Se a decisão for favorável, a Samello terá 60 dias para apresentar o plano de recuperação que será elaborado pela equipe do advogado Sérgio Bermudes, o mesmo que trabalhou no caso Parmalat - grupo alimentício italiano que entrou em crise financeira em 2003, após a revelação de um buraco multibilionário no balanço da empresa.
No processo de recuperação judicial, a Samello vai propor um plano para pagar os credores. Isso inclui funcionários, fornecedores e bancos. Os prazos desses pagamentos ainda não foram definidos, mas só devem começar em seis meses.
A diferença em decretar falência e ter de distribuir patrimônios para pagar dívidas é que a empresa ganha um prazo maior e os credores têm maior garantia de que vão receber. “A partir do pedido de recuperação judicial, a comercialização de patrimônios da família - terrenos, fazendas e outros bens - ficará mais fácil, porque o comprador não vai temer riscos”, acredita o advogado da empresa, Reginaldo Luiz Estefaneli.
Segundo Estefaneli, a Samello chegou em um ponto em que não tinha mais alternativas. “Nossos recursos foram ficando limitados na medida que não conseguíamos capitalizar a empresa”, explica.

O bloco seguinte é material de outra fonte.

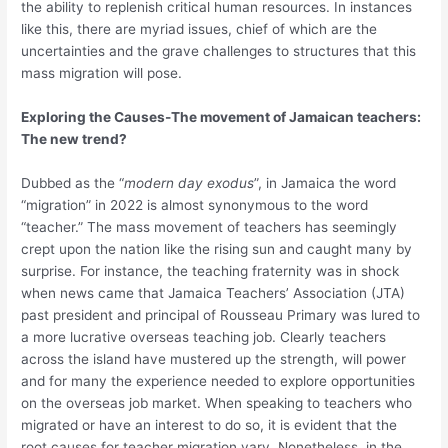
the ability to replenish critical human resources. In instances
like this, there are myriad issues, chief of which are the
uncertainties and the grave challenges to structures that this
mass migration will pose.
Exploring the Causes-The movement of Jamaican teachers:
The new trend?
Dubbed as the “
modern day exodus
”, in Jamaica the word
“migration” in 2022 is almost synonymous to the word
“teacher.” The mass movement of teachers has seemingly
crept upon the nation like the rising sun and caught many by
surprise. For instance, the teaching fraternity was in shock
when news came that Jamaica Teachers’ Association (JTA)
past president and principal of Rousseau Primary was lured to
a more lucrative overseas teaching job. Clearly teachers
across the island have mustered up the strength, will power
and for many the experience needed to explore opportunities
on the overseas job market. When speaking to teachers who
migrated or have an interest to do so, it is evident that the
root causes for teacher migration vary. Nonetheless, in the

As dívidas da Samello com funcionários, fornecedores e bancos não foram reveladas pelo advogado, mas, segundo o jornal Valor Econômico, oscila por volta de R$ 55 milhões. Apesar do maior credor ser o Banco do Brasil, no plano de recuperação os funcionários terão prioridade. “Nós já indicamos ao juiz que não vamos enquadrar os funcionários no prazo do plano. Assim que a empresa conseguir vender parte do patrimônio, fará o pagamento”, disse Estefaneli.
No plano de recuperação, as dívidas devem começar a ser pagas em seis meses e o prazo total do acordo é fixado pelo juiz. “Os funcionários não podem esperar todo esse tempo. O dinheiro deles significa comida na mesa e nós sabemos disso”.